Apple’s ‘geniuses’ are straining under the iPhone’s success, but revamped stores could ease the pressure

Kif Leswing, Business Insider:

According to numerous blue-shirted “geniuses” that Business Insider spoke to, a rising tide of store visitors and on-the-job performance expectations have pushed the system to the breaking point.

And:

Retail employees notice that the stores are packed. One says that his store can’t keep up. “We haven’t been able to keep up with traffic since I started 8 years ago,” a senior Genius at a small store in the Midwest that has yet to be redesigned told Business Insider. “I wouldn’t even walk in the store because of how crowded it gets. During Christmas [season] you can hardly move.”

Even consumers who purchased their phones through their wireless carriers now increasingly turn to the Apple store as their de-facto service center. In some cases, the arrangement is deliberate: T-Mobile earlier this year started bundling AppleCare, Apple’s warranty and service program, into its own device insurance program, funneling its own customers to Apple for service.

This is a natural result of Apple’s enormous success. The question is, what is Apple doing to help alleviate this strain?

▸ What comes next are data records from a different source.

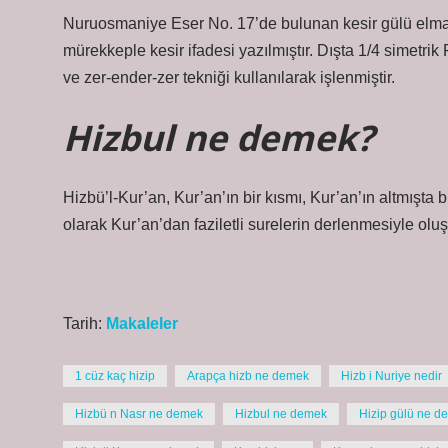
Nuruosmaniye Eser No. 17’de bulunan kesir gülü elmas
mürekkeple kesir ifadesi yazılmıştır. Dışta 1/4 simetri
ve zer-ender-zer tekniği kullanılarak işlenmiştir.
Hizbul ne demek?
Hizbü’l-Kur’an, Kur’an’ın bir kısmı, Kur’an’ın altmışta b
olarak Kur’an’dan faziletli surelerin derlenmesiyle oluş
Tarih:
Makaleler
1 cüz kaç hizip
Arapça hizb ne demek
Hizb i Nuriye nedir
Hizbü n Nasr ne demek
Hizbul ne demek
Hizip gülü ne d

In 2016, Apple introduced a new repair role, named Technical Expert, which can do iPhone repairs and replacements for customers, but can’t repair Macs. The new Technical Expert roles seem to be doing a better job accommodating people who walk in with broken iPhones without appointments.

And:

With the new store design, Apple is rethinking the concept of the Genius Bar itself. Although new stores still have the traditional scheduled appointments for customers, the system has shifted to what Apple calls the “Genius Grove,” in which roving techs can service customers in a large tree-lined part of the store.

I go to the Apple Store pretty regularly, and I am seeing a difference. The original service model reserved the majority of the floor for sales, pushing all technical/service issues to a relatively small space at the rear of the store.

But the modern Apple Store feels different, the flow of technical/service response feels more triaged. Go in, find any Apple-shirted person, and explain your issue. Frequently, the path to a solution starts with that person either responding directly, or connecting you to the right someone in the store to work through a problem, often without spending time in any sort of queue at all.

It’s a night and day difference, from a customer experience perspective.